Issue Position: Affordable Housing for All Families

Issue Position

Date: Oct. 16, 2012

Our communities are stronger when all families have access to affordable housing options--options that allow families to stay in the neighborhoods they've helped build over the years and that help keep new, young families in the communities where they've started to put down roots. But the demand for affordable housing continues to outpace the supply--a fundamental problem that Boston cannot solve alone. Additionally, our neighborhoods continue to face a new level of challenge with the national foreclosure crisis turning more and more family homes into abandoned structures. It will take the best of our city and our state's creativity and dedication to progressive values to solve these complex challenges.

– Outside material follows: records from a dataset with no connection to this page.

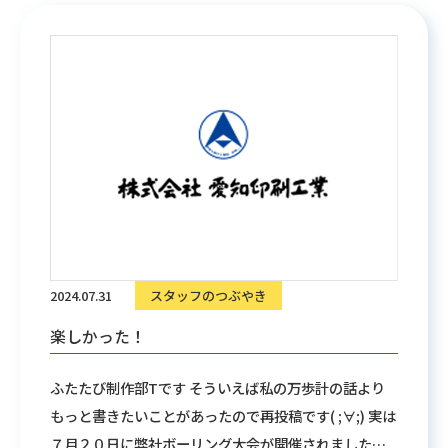
ボウリング大会となりました。 次の写真にあります通
り普段会社では見せないはしゃぎっぷりな表情がうが
がえました。 主催者側といたしましては皆さんとこの
ような楽しいイベントが成功できとても嬉しく思いま
した。 今後もまた皆さんの楽しめる企画をご用意でき
るように頑張っていきたいと思います。 乞うご期待！
2024.07.31
スタッフのつぶやき
楽しかった！
ふたたび制作部Tです そういえば私の万歩計の話より
もっと書きたいことがあったので再投稿です( ;∀;) 実は
７月２０日に弊社ボーリング大会が開催されました！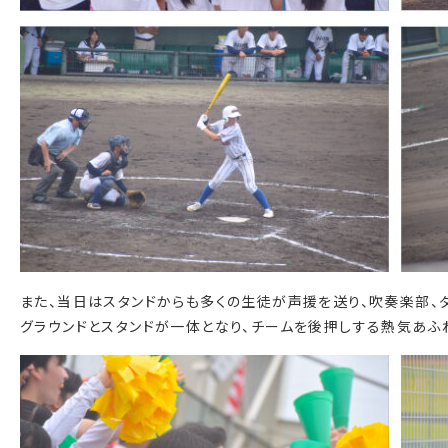
また、当日はスタンドからも多くの生徒が声援を送り、吹奏楽部、
グラウンドとスタンドが一体となり、チームを後押しする熱気あふ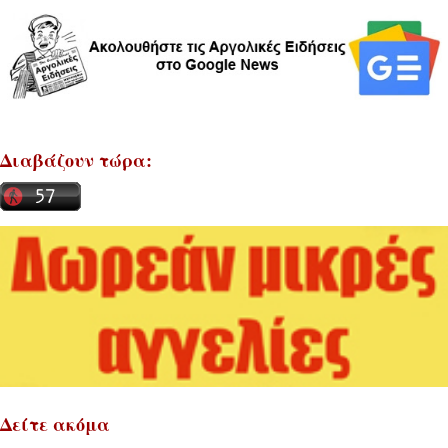
Διαβάζουν τώρα:
Δείτε ακόμα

As your State Senator, I have pushed for both long- and short-term solutions to stabilize the housing market and keep the dream of home ownership within reach for working families. I have worked with affordable housing advocates and development experts to target immediate resources into programs that have shown the most success. I have also filed three bills to tackle the foreclosure crisis in our district. An Act to Require Judicial Foreclosure (S.1613) amends Massachusetts' foreclosure law so that Massachusetts will join 29 other states in requiring court approval of foreclosures. An Act to Protect Tenants from Eviction in Foreclosed Properties (S.1614) prevents rental tenants in good standing from being evicted when the buildings they live in are foreclosed upon by a bank, through no fault of their own. An Act Protecting Homeowners Facing Foreclosure (S.1612) establishes a set of procedural protections for homeowners facing foreclosure.

Longer-term, we need to invest in "smart growth" and mass transit in the Commonwealth, in order to expand housing options across the state and distribute demand pressures more evenly between Boston and other areas. We also need to put in place safeguards to address the factors that caused the sub-prime mortgage meltdown, in order to prevent a similar crisis from coalescing in the future.